**EXERCISE DETAILS**
Omit the pictures, then reproduce exactly the line bearing "Headhunter Schweiz?" and every line after it up to and including the last line of the entries below.

··· MATERIAL TO PROCESS ···

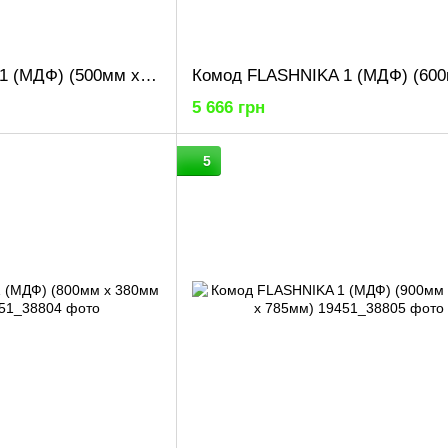
Комод FLASHNIKA 1 (МДФ) (500мм x 380мм x 785мм)
5 666 грн
5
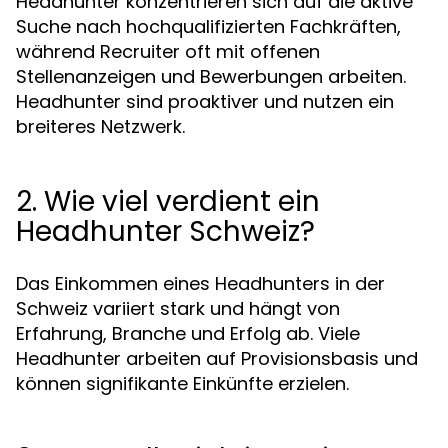
Headhunter konzentrieren sich auf die aktive
Suche nach hochqualifizierten Fachkräften,
während Recruiter oft mit offenen
Stellenanzeigen und Bewerbungen arbeiten.
Headhunter sind proaktiver und nutzen ein
breiteres Netzwerk.
2. Wie viel verdient ein
Headhunter Schweiz?
Das Einkommen eines Headhunters in der
Schweiz variiert stark und hängt von
Erfahrung, Branche und Erfolg ab. Viele
Headhunter arbeiten auf Provisionsbasis und
können signifikante Einkünfte erzielen.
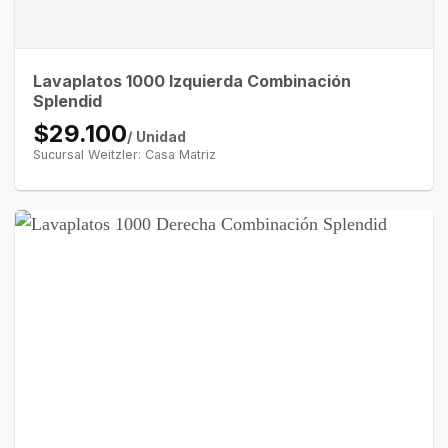
Lavaplatos 1000 Izquierda Combinación
Splendid
$29.100
/ Unidad
Sucursal Weitzler: Casa Matriz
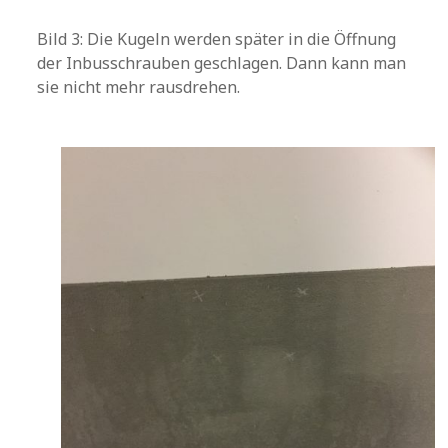
Bild 3: Die Kugeln werden später in die Öffnung
der Inbusschrauben geschlagen. Dann kann man
sie nicht mehr rausdrehen.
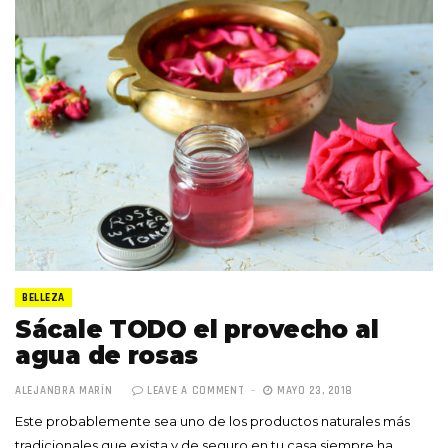
BELLEZA
Sácale TODO el provecho al
agua de rosas
ALEJANDRA MARÍN
LEAVE A COMMENT
MAYO 23, 2018
Este probablemente sea uno de los productos naturales más
tradicionales que exista y de seguro en tu casa siempre ha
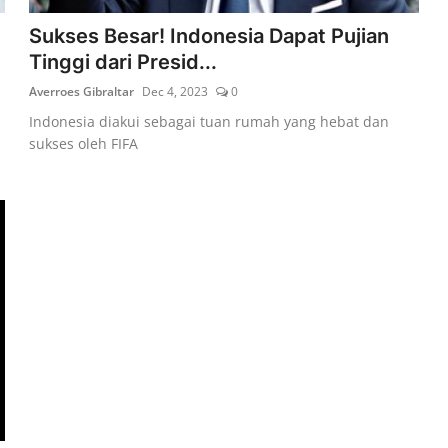
Sukses Besar! Indonesia Dapat Pujian
Tinggi dari Presid...
Averroes Gibraltar
Dec 4, 2023
0
Indonesia diakui sebagai tuan rumah yang hebat dan
sukses oleh FIFA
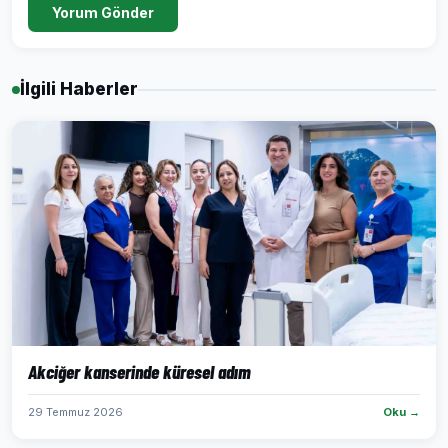
Yorum Gönder
İlgili Haberler
Akciğer kanserinde küresel adım
29 Temmuz 2026
Oku →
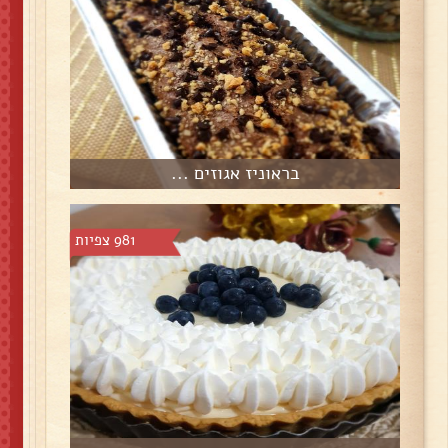
בראוניז אגוזים ...
981 צפיות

···

**RESPONSE TO THE EXERCISE**
Headhunter Schweiz?
Das Einkommen eines Headhunters in der
Schweiz variiert stark und hängt von
Erfahrung, Branche und Erfolg ab. Viele
Headhunter arbeiten auf Provisionsbasis und
können signifikante Einkünfte erzielen.
Lavaplatos 1000 Izquierda Combinación
Splendid
$29.100
/ Unidad
Sucursal Weitzler: Casa Matriz
Bild 3: Die Kugeln werden später in die Öffnung
der Inbusschrauben geschlagen. Dann kann man
sie nicht mehr rausdrehen.
BELLEZA
Sácale TODO el provecho al
agua de rosas
ALEJANDRA MARÍN
LEAVE A COMMENT
MAYO 23, 2018
Este probablemente sea uno de los productos naturales más
tradicionales que exista y de seguro en tu casa siempre ha
Sukses Besar! Indonesia Dapat Pujian
Tinggi dari Presid...
Averroes Gibraltar
Dec 4, 2023
0
Indonesia diakui sebagai tuan rumah yang hebat dan
sukses oleh FIFA
Yorum Gönder
İlgili Haberler
Akciğer kanserinde küresel adım
29 Temmuz 2026
Oku →
בראוניז אגוזים ...
981 צפיות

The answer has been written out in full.